Research Scan: CEOs Paid with Stock Seen Slower to Merge

Dozens of studies were presented or at least distributed at the Federal Reserve Bank of Chicago's annual Bank Structure and Competition conference last week. A few are highlighted below, and all are available through the Chicago Fed's Web site, www.frbchi.org.

Banks are less likely to merge if their chief executive officers are paid in stock, write Richard T. Bliss of Babson College and Richard J. Rosen of Indiana University.

The researchers find that mergers typically result in higher pay for chief executives but lower stock prices. This means chief executives have an incentive to undertake mergers that are not in the best interest of shareholders. "The CEO wins, even when the stock market bids the price down," Mr. Rosen explains.

To eliminate this incentive, the researchers say, companies should pay their executives in stock. This would make top managers less likely to undertake mergers and other projects detrimental to investors. "You'll pay them less and there will be fewer mergers," he says.

The study, "CEO Compensation and Bank Mergers," covers 60 major deals from 1986 to 1995 that were collectively worth $729 billion. The average bank asset size was $63 billion, though the researchers say their findings hold true for smaller banks.

Overages in Mortgage Pricing" dissects who pays more for home loans and why. Harold A. Black, Thomas P. Boehm, and Ramon P. DeGennaro, all professors at the University of Tennessee, find that competition plays a large role in determining how much a borrower pays.

For example, the average overage paid on a 30-year fixed mortgage is 21.3 basis points, versus 26.2 on all other mortgages. The market for long- term mortgages is broader and deeper, so borrowers have more leverage. "Competition protects the borrower," Mr. Black explains. The researchers also find that women pay more than male borrowers, 25.6 basis points versus 21.1 basis points. Male loan officers collect larger overages than female loan officers, 60.4 basis points compared with 41.3.

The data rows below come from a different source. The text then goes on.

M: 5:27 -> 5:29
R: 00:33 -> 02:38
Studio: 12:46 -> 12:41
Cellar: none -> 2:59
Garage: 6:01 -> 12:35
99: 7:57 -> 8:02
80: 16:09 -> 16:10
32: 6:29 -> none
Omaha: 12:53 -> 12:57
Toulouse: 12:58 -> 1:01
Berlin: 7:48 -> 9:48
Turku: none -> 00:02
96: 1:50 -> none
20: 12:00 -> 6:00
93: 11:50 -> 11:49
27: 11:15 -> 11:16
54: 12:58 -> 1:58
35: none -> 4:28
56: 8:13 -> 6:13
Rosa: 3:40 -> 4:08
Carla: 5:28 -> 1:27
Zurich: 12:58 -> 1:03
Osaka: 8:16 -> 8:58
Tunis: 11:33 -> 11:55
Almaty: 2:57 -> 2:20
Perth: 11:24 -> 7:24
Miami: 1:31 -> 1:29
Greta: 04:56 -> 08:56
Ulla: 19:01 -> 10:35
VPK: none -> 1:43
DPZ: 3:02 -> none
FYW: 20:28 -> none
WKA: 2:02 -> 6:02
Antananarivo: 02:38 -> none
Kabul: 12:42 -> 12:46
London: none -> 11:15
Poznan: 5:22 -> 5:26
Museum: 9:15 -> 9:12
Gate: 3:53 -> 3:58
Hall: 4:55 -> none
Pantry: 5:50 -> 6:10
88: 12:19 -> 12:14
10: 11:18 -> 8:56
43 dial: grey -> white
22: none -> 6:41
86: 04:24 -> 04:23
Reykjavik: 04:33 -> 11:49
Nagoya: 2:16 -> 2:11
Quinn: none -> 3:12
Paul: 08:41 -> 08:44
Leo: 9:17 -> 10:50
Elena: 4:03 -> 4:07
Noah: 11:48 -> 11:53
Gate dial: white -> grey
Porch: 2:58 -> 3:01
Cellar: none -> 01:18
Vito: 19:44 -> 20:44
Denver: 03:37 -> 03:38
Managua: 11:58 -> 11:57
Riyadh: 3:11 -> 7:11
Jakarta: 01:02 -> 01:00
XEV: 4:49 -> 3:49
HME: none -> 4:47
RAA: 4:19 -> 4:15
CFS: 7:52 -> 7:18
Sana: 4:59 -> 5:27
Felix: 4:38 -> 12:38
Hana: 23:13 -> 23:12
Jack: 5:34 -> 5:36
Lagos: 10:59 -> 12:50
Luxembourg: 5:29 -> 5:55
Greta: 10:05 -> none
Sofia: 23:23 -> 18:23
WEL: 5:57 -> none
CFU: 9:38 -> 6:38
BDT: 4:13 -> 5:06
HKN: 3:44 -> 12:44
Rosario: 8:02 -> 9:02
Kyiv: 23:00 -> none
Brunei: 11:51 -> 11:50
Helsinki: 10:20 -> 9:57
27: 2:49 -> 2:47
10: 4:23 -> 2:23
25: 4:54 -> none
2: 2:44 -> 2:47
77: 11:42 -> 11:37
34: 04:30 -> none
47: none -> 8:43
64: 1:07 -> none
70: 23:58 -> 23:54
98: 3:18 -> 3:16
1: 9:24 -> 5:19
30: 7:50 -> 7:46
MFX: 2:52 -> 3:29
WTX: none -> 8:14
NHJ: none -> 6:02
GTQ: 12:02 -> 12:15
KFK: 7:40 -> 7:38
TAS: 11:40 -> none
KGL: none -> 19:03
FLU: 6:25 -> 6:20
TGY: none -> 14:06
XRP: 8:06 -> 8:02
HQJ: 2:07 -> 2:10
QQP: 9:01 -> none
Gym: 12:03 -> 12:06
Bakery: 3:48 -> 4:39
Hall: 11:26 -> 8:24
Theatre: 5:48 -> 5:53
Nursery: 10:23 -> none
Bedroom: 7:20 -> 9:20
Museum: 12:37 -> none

As more people declare bankruptcy, the social stigma is reduced and the number of filings increases, according to David B. Gross of the University of Chicago and Nicholas S. Souleles of the University of Pennsylvania.

In "Explaining the Increase in Bankruptcy and Delinquency: Stigma versus Risk-Composition," the authors studied how the probability of default changed from 1995 through 1997 for individuals with identical risk characteristics.

Using data on more than 100,000 accounts from several credit card issuers, the study finds that people were 4% more likely to default and 1% more likely to declare bankruptcy.

Figuring it would be difficult to reverse such a trend, the authors recommend that Congress make it more expensive to declare bankruptcy.